Леонид Корнюшин - На распутье
— Велено перевозить мощи Димитрия. Утром собирай народ.
— Позвольте полюбопытствовать, — проговорил со страхом староста, переводя непонимающие глаза с одного на другого. — Разве государь наш Димитрий Иванович не в благополучии и не на своем троне?
— От государя нашего — обманщика Гришки Отрепьева не осталось даже праха, бо его развеяли по ветру, — бросил Шереметев.
Староста с изумлением уставился на него.
— Царь убит?
— Кабы царь! На троне сидел бродяга, беглый монах. Истинный Димитрий — у вас в могиле.
Староста перекрестился, до Углича еще не дошли вести о расправе над самозванцем.
— Не ведаю… сыщем ли?.. — пробормотал староста.
— Ты что, не знаешь, где похоронен царевич Димитрий? — спросил гневно Шереметев.
— Как не знать?.. Вестимо дело… Да к его могиле не велено было ни единой душе приближаться. Ее и найтить-то, пожалуй, будет нелегко.
— Не гневи Господа своей хитростью! — пристыдил его отец Феодосий.
— Что ж… господа бояре, — сказал, кряхтя, староста, — я человек малый. Завтра соберем сход и спросим народ. Может выйти заваруха… Угличане могут мощи святого не отдать.
Староста предвидел верно! Как только разнеслось по городу: «Начальники приехали за прахом царевича», так на погост к его поросшей бурьяном могиле хлынули толпы народа. Святители и бояре, прибывшие из Москвы, почувствовали глухое сопротивление угличан, едва приблизились к заброшенной могиле царевича. Толпа не желала подпускать их к могиле святого. На дороге стоял священник, рыжебородый, с поднятым крестом, гневно выговоривший:
— Не смейте касаться угодника Божия, не то я прокляну вас! Святые отцы! — уставился он на Филарета и Феодосия. — Вы учиняете богопротивное, непотребное, супрочь церковное дело.
— Мы любили милого царевича живого, а теперь хочут отнять у нас его мертвого! — закричала какая-то женщина, пропихиваясь к приехавшим из Москвы начальным людям, как бы имея намерение не пустить их дальше этого места.
— Не дадим вырывать святых мощей. Оне нас исцеляют!
Филарет, сняв с груди крест, осенил толпу знамением:
— Да пребудет в вашем сердце Господь!

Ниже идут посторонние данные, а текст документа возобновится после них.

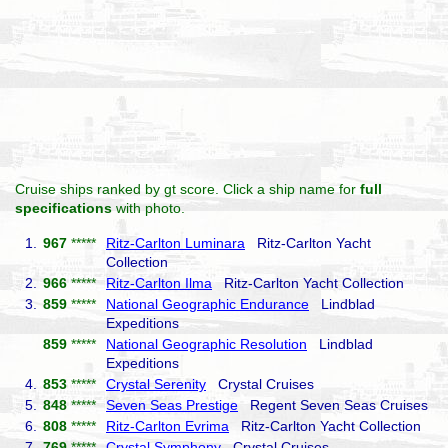
Cruise ships ranked by gt score. Click a ship name for
full
specifications
with photo.
1.
967
*****
Ritz-Carlton Luminara
Ritz-Carlton Yacht
Collection
2.
966
*****
Ritz-Carlton Ilma
Ritz-Carlton Yacht Collection
3.
859
*****
National Geographic Endurance
Lindblad
Expeditions
859
*****
National Geographic Resolution
Lindblad
Expeditions
4.
853
*****
Crystal Serenity
Crystal Cruises
5.
848
*****
Seven Seas Prestige
Regent Seven Seas Cruises
6.
808
*****
Ritz-Carlton Evrima
Ritz-Carlton Yacht Collection
7.
769
*****
Crystal Symphony
Crystal Cruises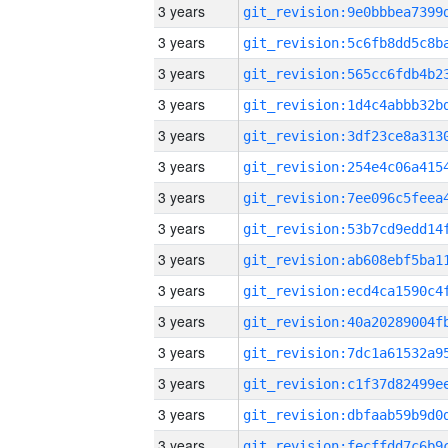
3 years
3 years
3 years
3 years
3 years
3 years
3 years
3 years
3 years
3 years
3 years
3 years
3 years
3 years
3 years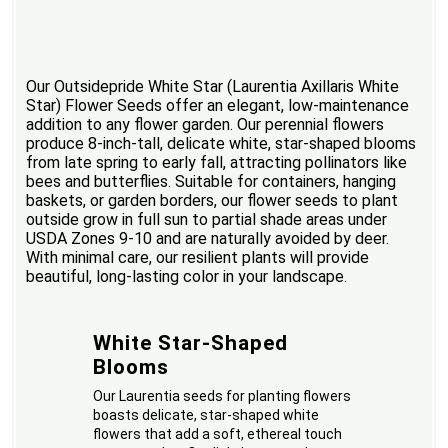
Our Outsidepride White Star (Laurentia Axillaris White
Star) Flower Seeds offer an elegant, low-maintenance
addition to any flower garden. Our perennial flowers
produce 8-inch-tall, delicate white, star-shaped blooms
from late spring to early fall, attracting pollinators like
bees and butterflies. Suitable for containers, hanging
baskets, or garden borders, our flower seeds to plant
outside grow in full sun to partial shade areas under
USDA Zones 9-10 and are naturally avoided by deer.
With minimal care, our resilient plants will provide
beautiful, long-lasting color in your landscape.
White Star-Shaped
Blooms
Our Laurentia seeds for planting flowers
boasts delicate, star-shaped white
flowers that add a soft, ethereal touch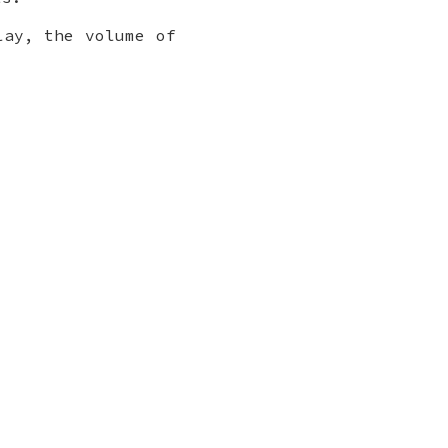
lay, the volume of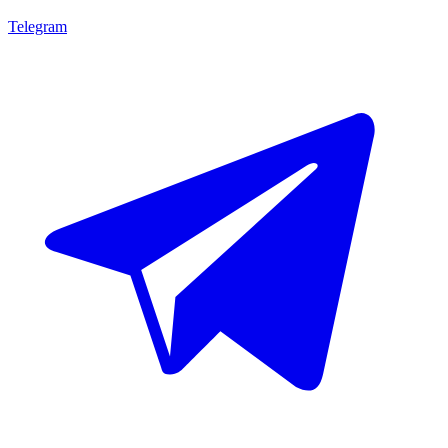
Telegram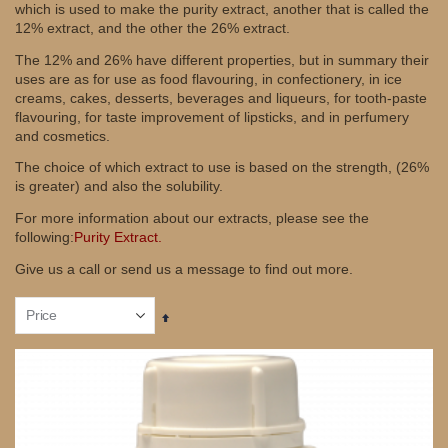
which is used to make the purity extract, another that is called the
12% extract, and the other the 26% extract.
The 12% and 26% have different properties, but in summary their
uses are as for use as food flavouring, in confectionery, in ice
creams, cakes, desserts, beverages and liqueurs, for tooth-paste
flavouring, for taste improvement of lipsticks, and in perfumery
and cosmetics.
The choice of which extract to use is based on the strength, (26%
is greater) and also the solubility.
For more information about our extracts, please see the
following:
Purity Extract.
Give us a call or send us a message to find out more.
Set
Descending
Direction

Да ниспадет на вас великая его благодать!
Тогда расступились, пропуская к могиле. С великим бережением, на расшитых полотенцах вызволили наружу маленький гробик. Послышались рыдания; толпа как подрубленная сунулась на колени. Два священника подняли крышку гроба. Великий трепет пробежал по всем лицам. Люди придвинулись ближе. Лицо несчастного Иоаннова сына, волосы, шитый серебром и золотом кафтанчик, синие сафьяновые сапожки, зажатая горсточка орехов в правом кулачке и шитый платочек в левом — все было не тронуто тлением, как будто опущено в могилу не пятнадцать лет назад, а какие-нибудь считанные дни.

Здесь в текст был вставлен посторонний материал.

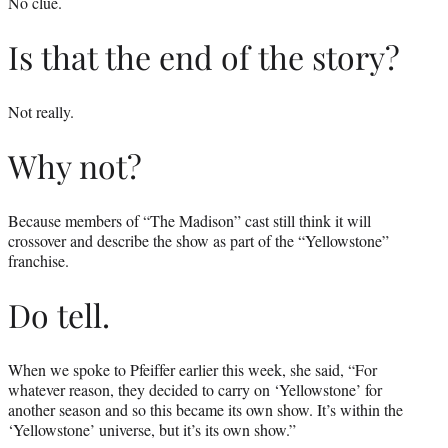
No clue.
Is that the end of the story?
Not really.
Why not?
Because members of “The Madison” cast still think it will
crossover and describe the show as part of the “Yellowstone”
franchise.
Do tell.
When we spoke to Pfeiffer earlier this week, she said, “For
whatever reason, they decided to carry on ‘Yellowstone’ for
another season and so this became its own show. It’s within the
‘Yellowstone’ universe, but it’s its own show.”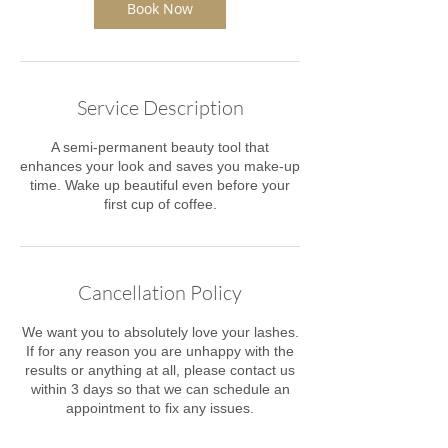
Book Now
Service Description
A semi-permanent beauty tool that
enhances your look and saves you make-up
time. Wake up beautiful even before your
first cup of coffee.
Cancellation Policy
We want you to absolutely love your lashes.
If for any reason you are unhappy with the
results or anything at all, please contact us
within 3 days ​so that we can schedule an
appointment to fix any issues.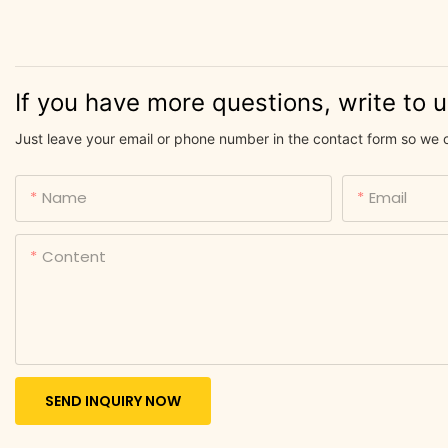
If you have more questions, write to 
Just leave your email or phone number in the contact form so we 
Name
Email
Content
SEND INQUIRY NOW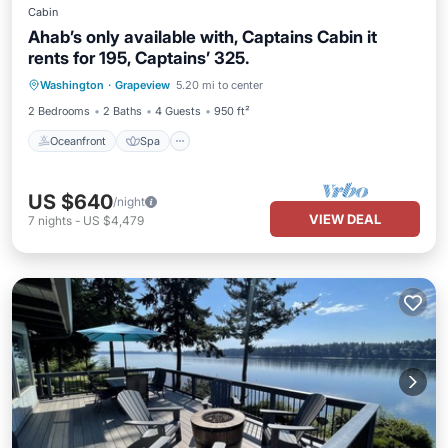
Cabin
Ahab’s only available with, Captains Cabin it
rents for 195, Captains’ 325.
Oceanfront
Spa
Ocean View
Washington
·
Grapeview
5.20 mi to center
Balcony/Terrace
2 Bedrooms
2 Baths
4 Guests
950 ft²
Oceanfront
Spa
US $640
/night
VIEW DEAL
7
nights
-
US $4,479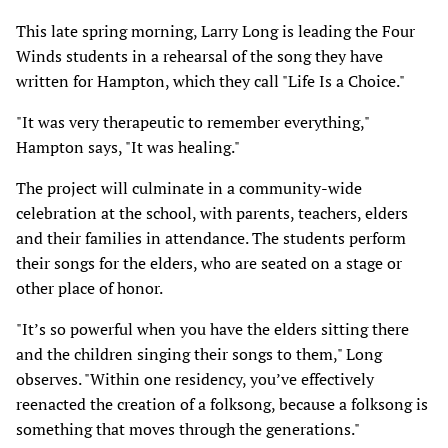
This late spring morning, Larry Long is leading the Four
Winds students in a rehearsal of the song they have
written for Hampton, which they call "Life Is a Choice."
"It was very therapeutic to remember everything,"
Hampton says, "It was healing."
The project will culminate in a community-wide
celebration at the school, with parents, teachers, elders
and their families in attendance. The students perform
their songs for the elders, who are seated on a stage or
other place of honor.
"It’s so powerful when you have the elders sitting there
and the children singing their songs to them," Long
observes. "Within one residency, you’ve effectively
reenacted the creation of a folksong, because a folksong is
something that moves through the generations."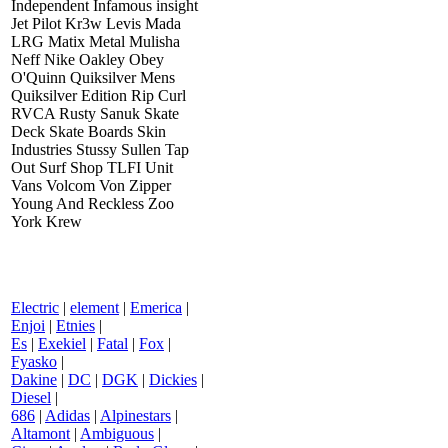
Independent Infamous insight
Jet Pilot Kr3w Levis Mada
LRG Matix Metal Mulisha
Neff Nike Oakley Obey
O'Quinn Quiksilver Mens
Quiksilver Edition Rip Curl
RVCA Rusty Sanuk Skate
Deck Skate Boards Skin
Industries Stussy Sullen Tap
Out Surf Shop TLFI Unit
Vans Volcom Von Zipper
Young And Reckless Zoo
York Krew
Electric
|
element
|
Emerica
|
Enjoi
|
Etnies
|
Es
|
Exekiel
|
Fatal
|
Fox
|
Fyasko
|
Dakine
|
DC
|
DGK
|
Dickies
|
Diesel
|
686
|
Adidas
|
Alpinestars
|
Altamont
|
Ambiguous
|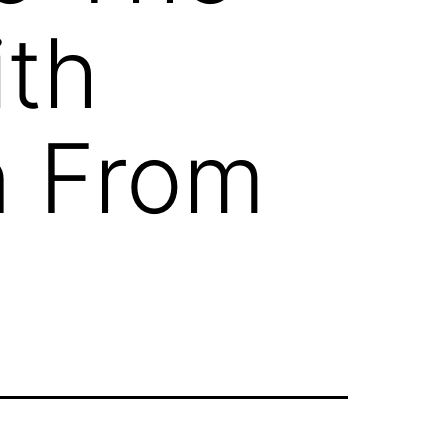
ith
n From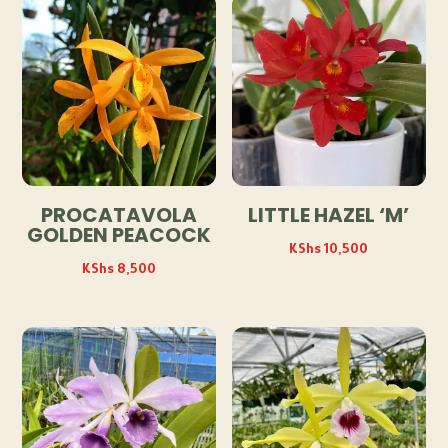
PROCATAVOLA
LITTLE HAZEL ‘M’
GOLDEN PEACOCK
KShs
10,500
KShs
8,500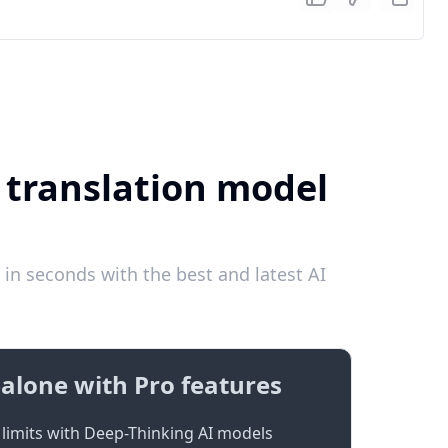
I translation model
in seconds with the best and latest AI
alone with Pro features
limits with Deep-Thinking AI models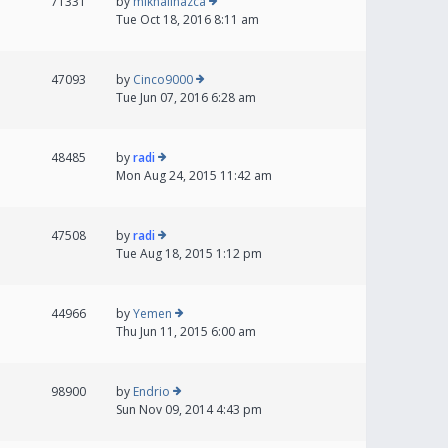
71331
by
mikhailnazca
Tue Oct 18, 2016 8:11 am
47093
by
Cinco9000
Tue Jun 07, 2016 6:28 am
48485
by
radi
Mon Aug 24, 2015 11:42 am
47508
by
radi
Tue Aug 18, 2015 1:12 pm
44966
by
Yemen
Thu Jun 11, 2015 6:00 am
98900
by
Endrio
Sun Nov 09, 2014 4:43 pm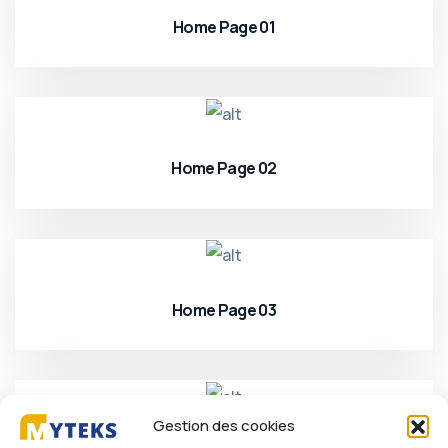
Home Page 01
Home Page 02
Home Page 03
Gestion des cookies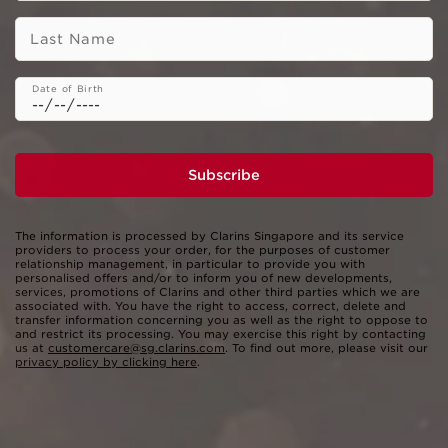
Last Name
Date of Birth
Subscribe
The information is processed by Clarins Singapore and its service
providers to process your order, for the purposes of customer
relationship management, in particular to provide you with
personalised offers and/or to inform you of new developments,
services, promotions of Clarins and other third parties which we are
associated with. You have the right to access, correct, delete and
transfer information concerning you as well as the right to oppose to
and restrict its processing. You may exercise this right by contacting
us at
customercare@sg.clarins.com
. To find out more, please visit our
privacy policy by clicking here
.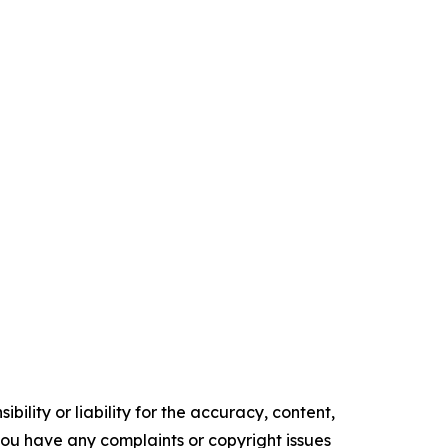
ility or liability for the accuracy, content,
f you have any complaints or copyright issues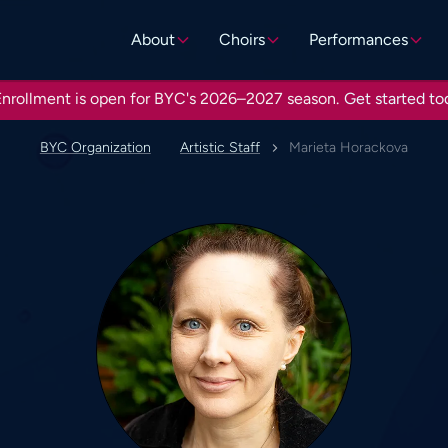
About
Choirs
Performances
nrollment is open for BYC's 2026–2027 season.
Get started to
BYC Organization
Artistic Staff
Marieta Horackova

— Святой, святой! — послышалось в толпе.
Всем почудилось, что от мощей исходило какое-то сияние. Юродивый, стоявший на коленях ближе всех, горестно плакал. Позже он говорил, что воочию видел, как светлыми тенями по сторонам гроба стояли два ангела с крыльями.

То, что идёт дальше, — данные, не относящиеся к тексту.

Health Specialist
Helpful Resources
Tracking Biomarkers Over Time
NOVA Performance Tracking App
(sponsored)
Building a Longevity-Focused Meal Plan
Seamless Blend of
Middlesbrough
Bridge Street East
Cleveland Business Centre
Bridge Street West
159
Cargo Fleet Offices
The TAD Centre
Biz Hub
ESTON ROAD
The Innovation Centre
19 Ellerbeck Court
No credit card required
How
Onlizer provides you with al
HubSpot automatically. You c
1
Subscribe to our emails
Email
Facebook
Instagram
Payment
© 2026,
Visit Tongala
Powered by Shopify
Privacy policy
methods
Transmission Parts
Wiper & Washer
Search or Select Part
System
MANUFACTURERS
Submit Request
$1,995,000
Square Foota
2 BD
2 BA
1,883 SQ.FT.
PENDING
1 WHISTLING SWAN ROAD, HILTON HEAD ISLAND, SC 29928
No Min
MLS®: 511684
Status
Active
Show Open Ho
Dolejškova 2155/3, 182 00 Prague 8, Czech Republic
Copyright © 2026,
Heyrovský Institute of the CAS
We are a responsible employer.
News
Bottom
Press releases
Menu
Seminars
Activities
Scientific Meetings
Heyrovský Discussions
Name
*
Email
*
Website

Какой-то увечный со впалой грудью прижался к не поддавшемуся тлению праху — и все так и ахнули:
— Господь Вседержитель, исцелился!
И верно: он бросил клюку, стоял не скрюченный, а прямой. И впрямь исцеленный от недугов счастливец благоговейно плакал, размазывая по впалым щекам кулаком слезы. Один за одним торопливо стали проталкиваться и подходить к гробу другие увечные и, едва дотронувшись до мощей, исцелялись. Феодосий и Филарет, разжегши кадила, окуривали душистым благовонием прах святого, тоже, как и все, чувствуя вливающуюся в душу благодать.
…Архиепископы, епископы, митрополиты и царь Василий гроб Иоаннова сына встретили на подходе к Москве; сюда же, встретить останки любимого сына Митеньки, спешила и царица-инокиня Марфа. Всю ночь она не смыкала глаз, зная, что предстояло в нынешний день. Всю ночь напролет Марфа молилась. О чем она просила Господа? Пред памятью сына она не была виновата. Ее тяжелая вина была и не перед нынешним царем, на ком лежал не меньший грех, а пред Господом: взяла тогда на душу грех, назвав сыном отступника от родной веры, вора-обманщика. Тайный голос говорил Марфе, что она должна принести публичное, принародное покаяние. «Сыночек мой Митенька», — твердила Марфа, вылезши из колымаги.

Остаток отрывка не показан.